厚生年金が60歳ではなく、一部が61歳以降からの支給になり始めたんですね。

繰上げは本来は65歳支給の国民年金を早く貰う制度でしたが、厚生年金も支給開始年齢を引き上げられ始めたので、厚生年金にも本来の年齢よりも早く貰う繰上げができるようにしました。

厚生年金も60歳じゃなくて61歳支給になり始めたから、厚生年金にも繰上げ制度を適用しようと。

…という経緯を知っておけば大丈夫です。

なお、老齢基礎年金は65歳から受給しますが、それを65歳前の好きな時から受給できるようにするので、繰上げした時点で65歳になったものとみなします。

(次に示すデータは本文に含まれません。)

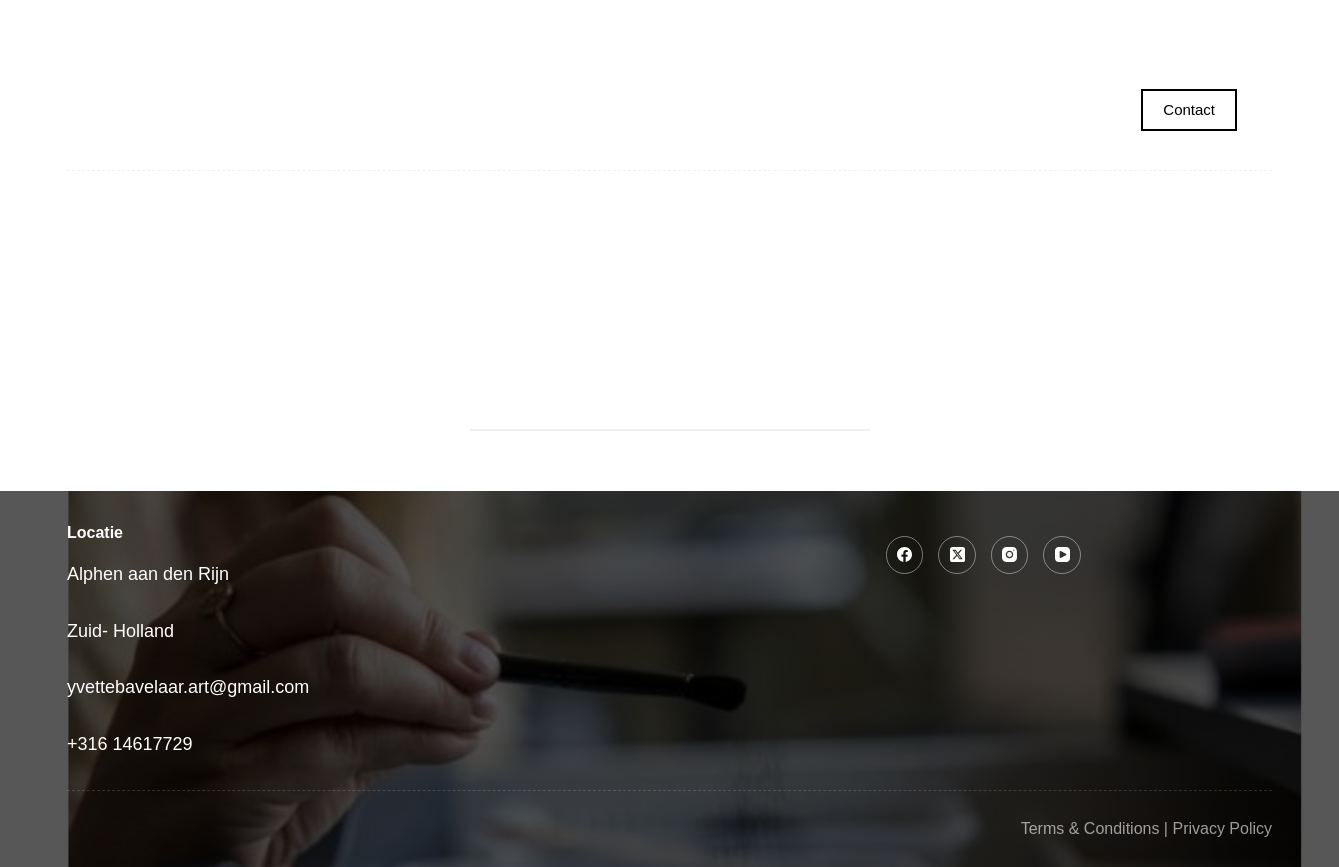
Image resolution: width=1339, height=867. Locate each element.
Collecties (548, 25)
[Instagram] (1010, 555)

たとえば65歳から貰うはずが繰り上げて61歳から貰うようにすると、その61歳時点を65歳に到達したものとします。
まだ65歳になってなくても65歳に到達したって事にするわけです^^;

もちろんまだ実際は65歳になっていないですけども、「年金の中ではもうあなたは65歳ですよ」とみなすわけです。

65歳に到達したとみなすという事は以下の制限がかかります。

1.障害年金の新規請求は大原則としてできない(特に事後重症請求は不可になる)。
2.寡婦年金は受給できない。
3.60歳から65歳までの任意加入はできない。
等々。

特に障害年金の新規請求が不可になってしまうのが大きいですね。

もし60歳から65歳の間に何か病気や怪我で日常生活に制限が出来ても、既に繰上げをしてしまってると障害年金が請求できなくなります。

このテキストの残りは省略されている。